Task statement:
Reproduce all the data exactly, without pictures.

Given entries:

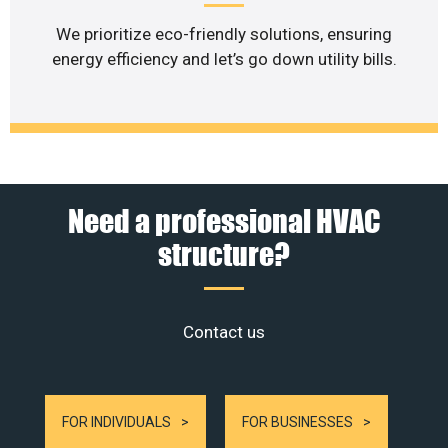
We prioritize eco-friendly solutions, ensuring
energy efficiency and let’s go down utility bills.
Need a professional HVAC
structure?
Contact us
FOR INDIVIDUALS
FOR BUSINESSES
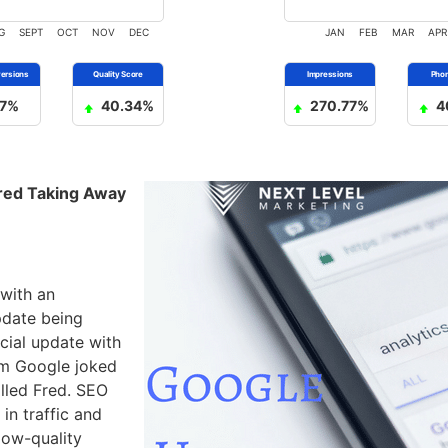
G
SEPT
OCT
NOV
DEC
JAN
FEB
MAR
APR
7%
40.34%
270.77%
4
red Taking Away
with an
pdate being
icial update with
om Google joked
lled Fred. SEO
in traffic and
low-quality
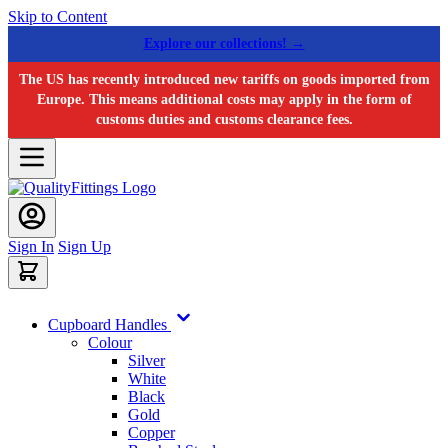
Skip to Content
Explore our collections! →
The US has recently introduced new tariffs on goods imported from
Europe. This means additional costs may apply in the form of
customs duties and customs clearance fees.
Sign In
Sign Up
Cupboard Handles
Colour
Silver
White
Black
Gold
Copper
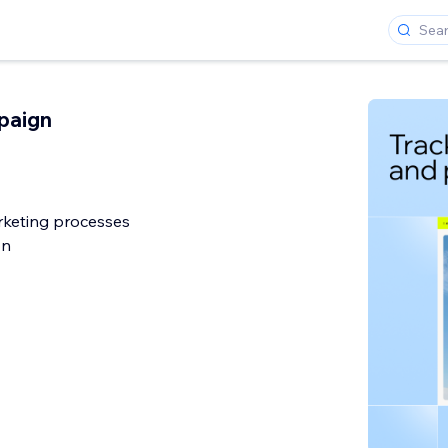
paign
rketing processes
on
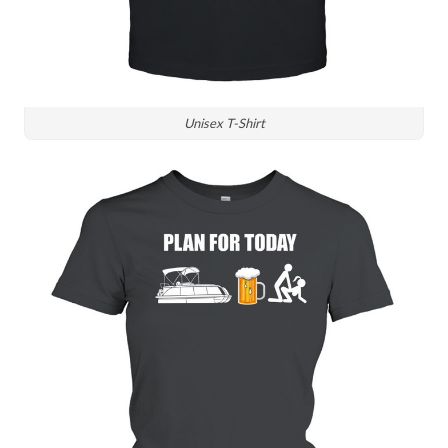
Unisex T-Shirt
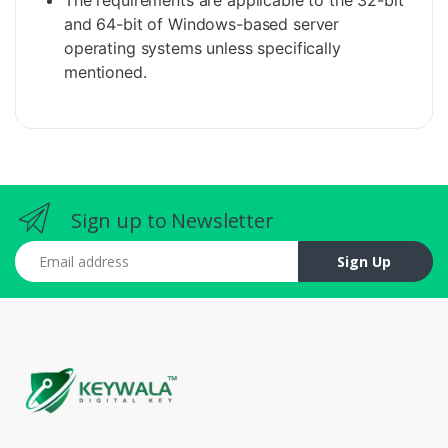
The requirements are applicable to the 32-bit
and 64-bit of Windows-based server
operating systems unless specifically
mentioned.
Sign up to Newsletter
Email address
Sign Up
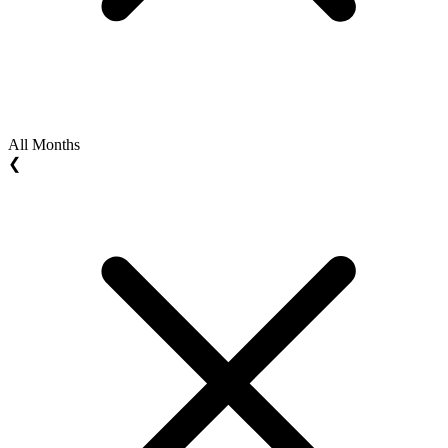
All Months
❮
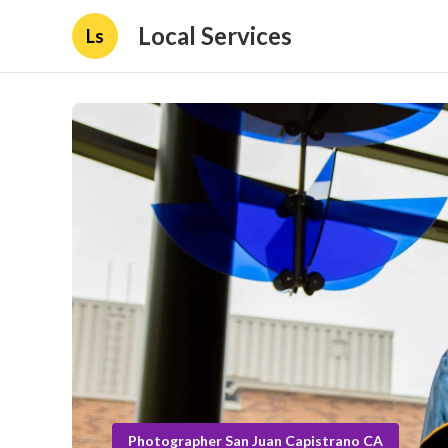
Local Services
Ls
Photographer San Juan Capistrano CA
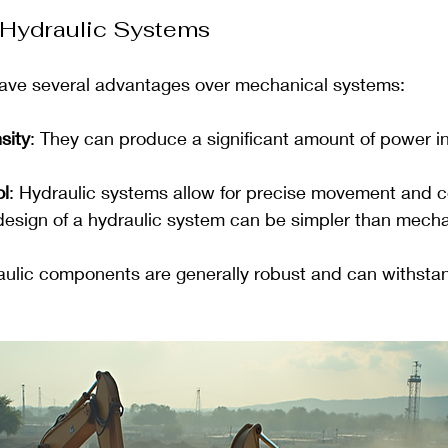
 Hydraulic Systems
ave several advantages over mechanical systems:
sity
: They can produce a significant amount of power i
ol
: Hydraulic systems allow for precise movement and c
design of a hydraulic system can be simpler than mecha
aulic components are generally robust and can withsta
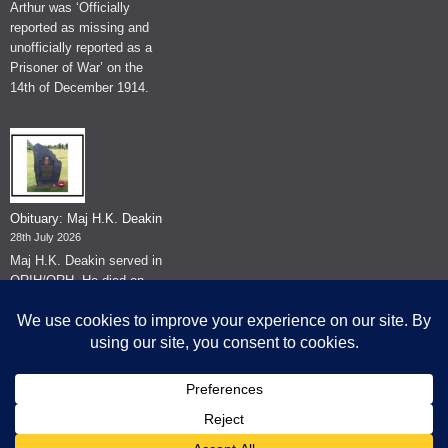
Arthur was ‘Officially
reported as missing and
unofficially reported as a
Prisoner of War’ on the
14th of December 1914.
Obituary: Maj H.K. Deakin
28th July 2026
Maj H.K. Deakin served in
QRIH/QRH. He died on
the 26th of June 2026.
© The Museum of The Queen's Royal Hussars - Churchill's Own
2026.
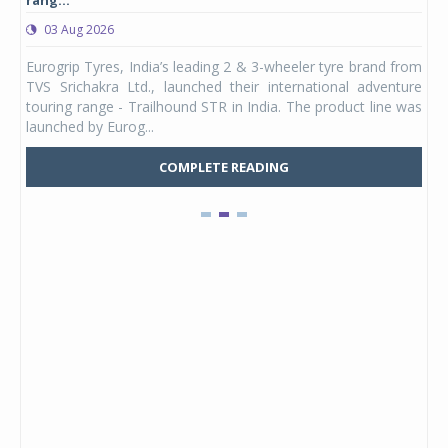
rang...
1,17
03 Aug 2026
0
any,
Eurogrip Tyres, India’s leading 2 & 3-wheeler tyre brand from
Stu
 its
TVS Srichakra Ltd., launched their international adventure
You
UVs.
touring range - Trailhound STR in India. The product line was
and 
launched by Eurog...
mark
COMPLETE READING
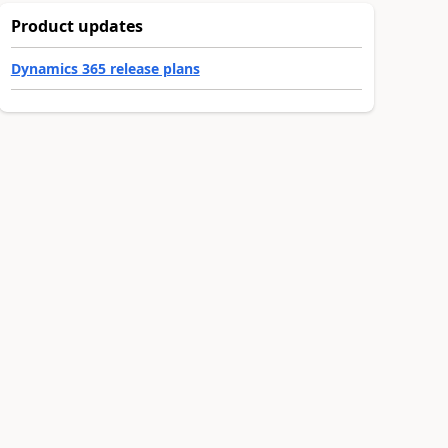
Product updates
Dynamics 365 release plans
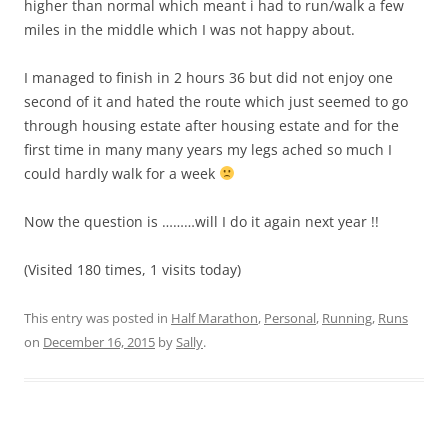
higher than normal which meant i had to run/walk a few
miles in the middle which I was not happy about.
I managed to finish in 2 hours 36 but did not enjoy one
second of it and hated the route which just seemed to go
through housing estate after housing estate and for the
first time in many many years my legs ached so much I
could hardly walk for a week
Now the question is ………will I do it again next year !!
(Visited 180 times, 1 visits today)
This entry was posted in
Half Marathon
,
Personal
,
Running
,
Runs
on
December 16, 2015
by
Sally
.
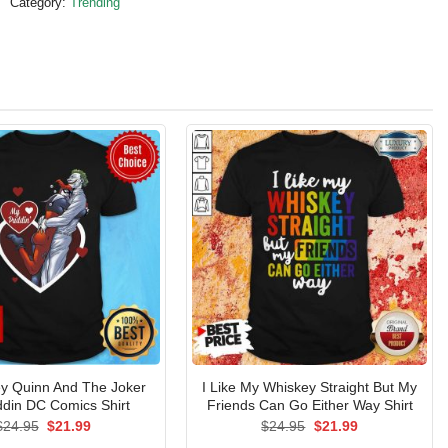
Category:
Trending
ey Quinn And The Joker
I Like My Whiskey Straight But My
din DC Comics Shirt
Friends Can Go Either Way Shirt
Original
Current
Original
Current
$
24.95
$
21.99
$
24.95
$
21.99
price
price
price
price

Answer to this exercise:
We prioritize eco-friendly solutions, ensuring
energy efficiency and let’s go down utility bills.
Need a professional HVAC
structure?
Contact us
FOR INDIVIDUALS
FOR BUSINESSES
G
SEPT
OCT
NOV
DEC
JAN
FEB
MAR
APR
7%
40.34%
270.77%
4
red Taking Away
with an
pdate being
icial update with
om Google joked
lled Fred. SEO
in traffic and
low-quality
Skip to Content
Explore our collections! →
The US has recently introduced new tariffs on goods imported from
Europe. This means additional costs may apply in the form of
customs duties and customs clearance fees.
Sign In
Sign Up
Cupboard Handles
Colour
Silver
White
Black
Gold
Copper
paign
rketing processes
on
Unisex T-Shirt
The requirements are applicable to the 32-bit
and 64-bit of Windows-based server
operating systems unless specifically
mentioned.
Sign up to Newsletter
Email address
Sign Up
All Months
❮
Local Services
Ls
Photographer San Juan Capistrano CA
 Hydraulic Systems
ave several advantages over mechanical systems:
sity
: They can produce a significant amount of power i
ol
: Hydraulic systems allow for precise movement and c
design of a hydraulic system can be simpler than mecha
aulic components are generally robust and can withsta
Arthur was ‘Officially
reported as missing and
unofficially reported as a
Prisoner of War’ on the
14th of December 1914.
Obituary: Maj H.K. Deakin
28th July 2026
Maj H.K. Deakin served in
QRIH/QRH. He died on
the 26th of June 2026.
© The Museum of The Queen's Royal Hussars - Churchill's Own
2026.
rang...
1,17
03 Aug 2026
0
any,
Eurogrip Tyres, India’s leading 2 & 3-wheeler tyre brand from
Stu
 its
TVS Srichakra Ltd., launched their international adventure
You
UVs.
touring range - Trailhound STR in India. The product line was
and 
launched by Eurog...
mark
COMPLETE READING
Product updates
Dynamics 365 release plans
higher than normal which meant i had to run/walk a few
miles in the middle which I was not happy about.
I managed to finish in 2 hours 36 but did not enjoy one
second of it and hated the route which just seemed to go
through housing estate after housing estate and for the
first time in many many years my legs ached so much I
could hardly walk for a week
Now the question is ………will I do it again next year !!
(Visited 180 times, 1 visits today)
This entry was posted in
Half Marathon
,
Personal
,
Running
,
Runs
on
December 16, 2015
by
Sally
.
Category:
Trending
ey Quinn And The Joker
I Like My Whiskey Straight But My
din DC Comics Shirt
Friends Can Go Either Way Shirt
Original
Current
Original
Current
$
24.95
$
21.99
$
24.95
$
21.99
price
price
price
price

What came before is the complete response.